Глава 5. Громадный шаг к познанию
Откуда, по-твоему, берутся цари и паразиты?
Перси Биши Шелли. Королева Маб
Четыре миллиарда лет под властью паразитов
В Университете Пенсильвании хранятся тайны миллиарда лет, но они надежно укрыты от посторонних глаз в лаборатории биолога по имени Дэвид Роос. Сквозь высокие окна свет мягкого филадельфийского дня проникает в лабораторию, где студенты Рооса рассматривают под микроскопами вишневого цвета жидкость, вводят данные в компьютер, позвякивают пипетками в пробирках и обслуживают комнаты-инкубаторы, комнаты-холодильники, комнаты-джунгли. Над головой солнечные лучи освещают лианы и горшки с алоэ на полках. Растения впитывают летнее солнце, каждый фотон, попадающий на микроскопическую каплевидную структуру, известную как хлоропласт. По существу, хлоропласт — это фабрика с питанием от солнечной энергии. При помощи энергии света он производит новые молекулы из сырья, такого как углекислый газ и вода.
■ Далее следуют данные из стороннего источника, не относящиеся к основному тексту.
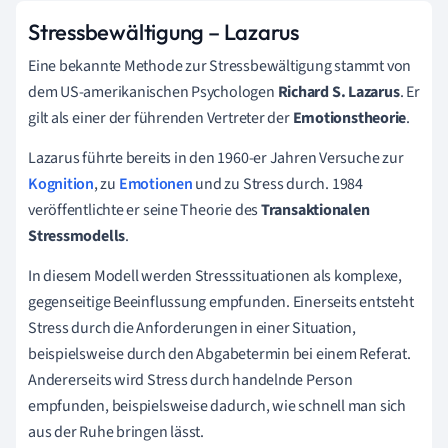
Stressbewältigung – Lazarus
Eine bekannte Methode zur Stressbewältigung stammt von
dem US-amerikanischen Psychologen
Richard S. Lazarus
. Er
gilt als einer der führenden Vertreter der
Emotionstheorie
.
Lazarus führte bereits in den 1960-er Jahren Versuche zur
Kognition
, zu
Emotionen
und zu Stress durch. 1984
veröffentlichte er seine Theorie des
Transaktionalen
Stressmodells
.
In diesem Modell werden Stresssituationen als komplexe,
gegenseitige Beeinflussung empfunden. Einerseits entsteht
Stress durch die Anforderungen in einer Situation,
beispielsweise durch den Abgabetermin bei einem Referat.
Andererseits wird Stress durch handelnde Person
empfunden, beispielsweise dadurch, wie schnell man sich
aus der Ruhe bringen lässt.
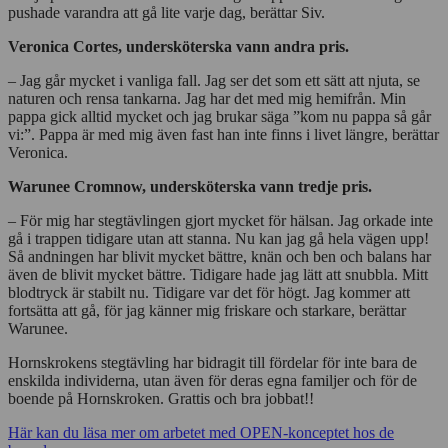
pushade varandra att gå lite varje dag, berättar Siv.
Veronica Cortes, undersköterska vann andra pris.
– Jag går mycket i vanliga fall. Jag ser det som ett sätt att njuta, se
naturen och rensa tankarna. Jag har det med mig hemifrån. Min
pappa gick alltid mycket och jag brukar säga ”kom nu pappa så går
vi:”. Pappa är med mig även fast han inte finns i livet längre, berättar
Veronica.
Warunee Cromnow, undersköterska vann tredje pris.
– För mig har stegtävlingen gjort mycket för hälsan. Jag orkade inte
gå i trappen tidigare utan att stanna. Nu kan jag gå hela vägen upp!
Så andningen har blivit mycket bättre, knän och ben och balans har
även de blivit mycket bättre. Tidigare hade jag lätt att snubbla. Mitt
blodtryck är stabilt nu. Tidigare var det för högt. Jag kommer att
fortsätta att gå, för jag känner mig friskare och starkare, berättar
Warunee.
Hornskrokens stegtävling har bidragit till fördelar för inte bara de
enskilda individerna, utan även för deras egna familjer och för de
boende på Hornskroken. Grattis och bra jobbat!!
Här kan du läsa mer om arbetet med OPEN-konceptet hos de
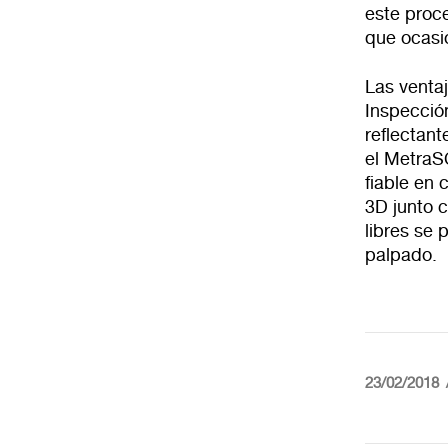
este proc
que ocasi
Las ventaj
Inspección
reflectant
el MetraS
fiable en 
3D junto c
libres se
palpado.
23/02/2018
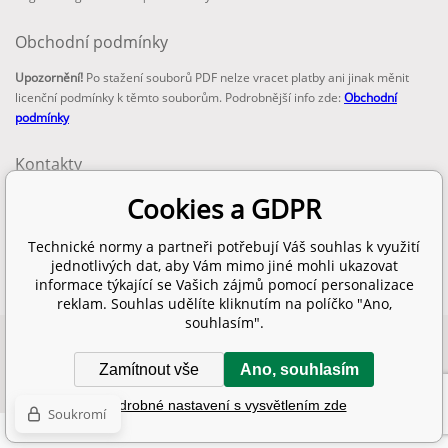
Obchodní podmínky
Upozornění!
Po stažení souborů PDF nelze vracet platby ani jinak měnit
licenční podmínky k těmto souborům. Podrobnější info zde:
Obchodní
podmínky
Kontakty
email:
Cookies a GDPR
info@technickenormy.cz
obchod@technickenormy.cz
Technické normy a partneři potřebují Váš souhlas k využití
Telefon:
jednotlivých dat, aby Vám mimo jiné mohli ukazovat
+420 377 387 684
informace týkající se Vašich zájmů pomocí personalizace
reklam. Souhlas udělíte kliknutím na políčko "Ano,
souhlasím".
Copyright 2026 © EUROPEAN STANDARD. Všechna práva vyhrazena.
Zamítnout vše
Ano, souhlasím
SITEMAP
Tento eshop dodala firma
BINARGON.cz
Podrobné nastavení s vysvětlením zde
Soukromí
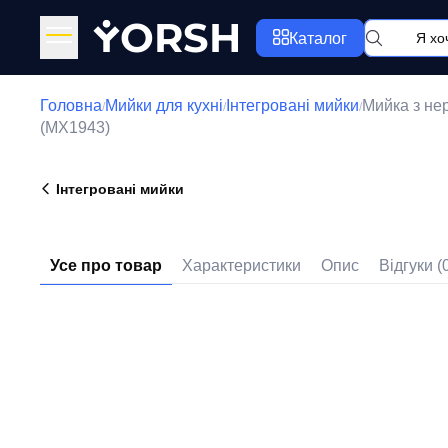
Y
ORSH
Каталог
Головна
Мийки для кухні
Інтегровані мийки
Мийка з не
/
/
/
(MX1943)
Інтегровані мийки
Усе про товар
Характеристики
Опис
Відгуки (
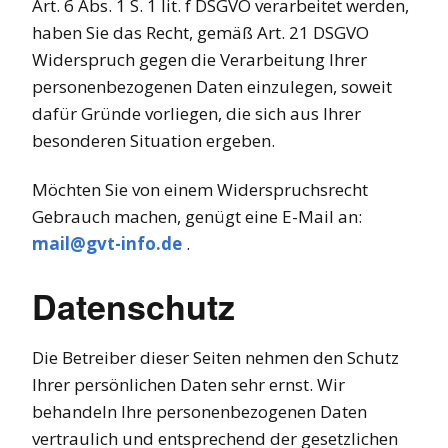
Art. 6 Abs. 1 S. 1 lit. f DSGVO verarbeitet werden,
haben Sie das Recht, gemäß Art. 21 DSGVO
Widerspruch gegen die Verarbeitung Ihrer
personenbezogenen Daten einzulegen, soweit
dafür Gründe vorliegen, die sich aus Ihrer
besonderen Situation ergeben.
Möchten Sie von einem Widerspruchsrecht
Gebrauch machen, genügt eine E-Mail an:
mail@gvt-info.de
.
Datenschutz
Die Betreiber dieser Seiten nehmen den Schutz
Ihrer persönlichen Daten sehr ernst. Wir
behandeln Ihre personenbezogenen Daten
vertraulich und entsprechend der gesetzlichen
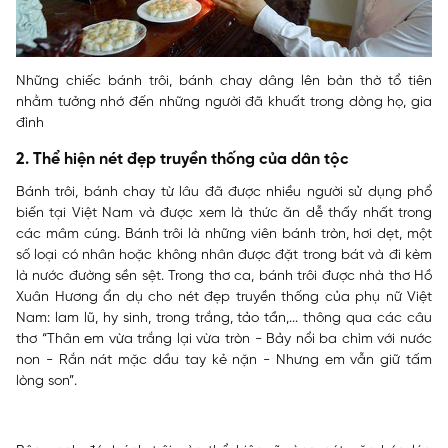
Những chiếc bánh trôi, bánh chay dâng lên bàn thờ tổ tiên
nhằm tưởng nhớ đến những người đã khuất trong dòng họ, gia
đình
2. Thể hiện nét đẹp truyền thống của dân tộc
Bánh trôi, bánh chay từ lâu đã được nhiều người sử dụng phổ
biến tại Việt Nam và được xem là thức ăn dễ thấy nhất trong
các mâm cúng. Bánh trôi là những viên bánh tròn, hơi dẹt, một
số loại có nhân hoặc không nhân được đặt trong bát và đi kèm
là nước đường sền sệt. Trong thơ ca, bánh trôi được nhà thơ Hồ
Xuân Hương ẩn dụ cho nét đẹp truyền thống của phụ nữ Việt
Nam: lam lũ, hy sinh, trong trắng, tảo tần,... thông qua các câu
thơ “
Thân em vừa trắng lại vừa tròn - Bảy nổi ba chìm với nước
non - Rắn nát mặc dầu tay kẻ nặn - Nhưng em vẫn giữ tấm
lòng son”.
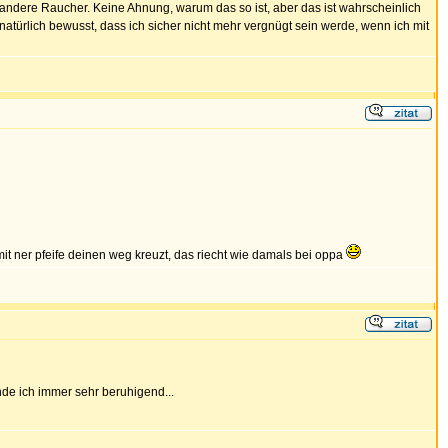
andere Raucher. Keine Ahnung, warum das so ist, aber das ist wahrscheinlich
natürlich bewusst, dass ich sicher nicht mehr vergnügt sein werde, wenn ich mit
it ner pfeife deinen weg kreuzt, das riecht wie damals bei oppa
nde ich immer sehr beruhigend...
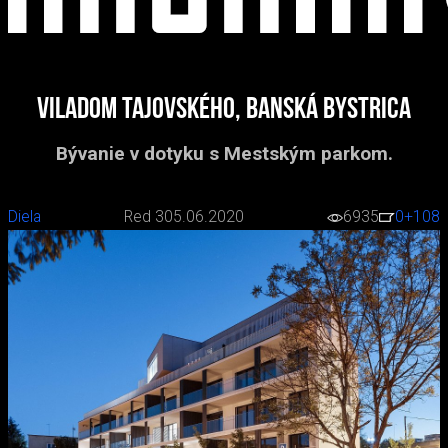
Viladom Tajovského, Banská Bystrica
Bývanie v dotyku s Mestským parkom.
Diela
Red 3
05.06.2020
6935
0
+108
Новые молекулы уходят из хлоропластов и используются растением для важных дел: можно выпустить новые корни или же пустить вдоль полки новые усики. А под ними без устали трудятся студенты Рооса — открывают скрытую биохимию паразита и публикуют научные статьи. Можно подумать, что внутри них солнце тоже «крутит шестеренки» какого-то интеллектуального фотосинтеза. У кого найдется время думать о древней истории в такое время и в таком месте?
Дэвид Роос управляет своей обширной лабораторией из кабинета, расположенного в самом ее центре. Это молодой человек с густыми курчавыми черными волосами и сколотым передним зубом. Говорит он спокойно и размеренно, его ответы выстраиваются в абзацы и страницы с готовыми ссылками, речь течет плавно, без пауз, чтобы собраться с мыслями. В тот солнечный день, когда я был у него в гостях, Роос рассказывал о том, как начал изучать паразитов, которых тысячами носит в собственном мозгу: Toxoplasma gondii. Над его головой висели рисунки человеческих фигур, сделанные углем: напоминание о тех временах, когда Роос изучал в колледже художественное искусство. Это было, когда он работал программистом сразу после школы: «Я думал, что не пойду в колледж, ведь я получал такое удовольствие от программирования и хорошо зарабатывал, но это мне быстро надоело». Это было до того, как Роос окончательно выбрал биологию. Принявшись за изучение биологии, он подумал о работе с паразитами.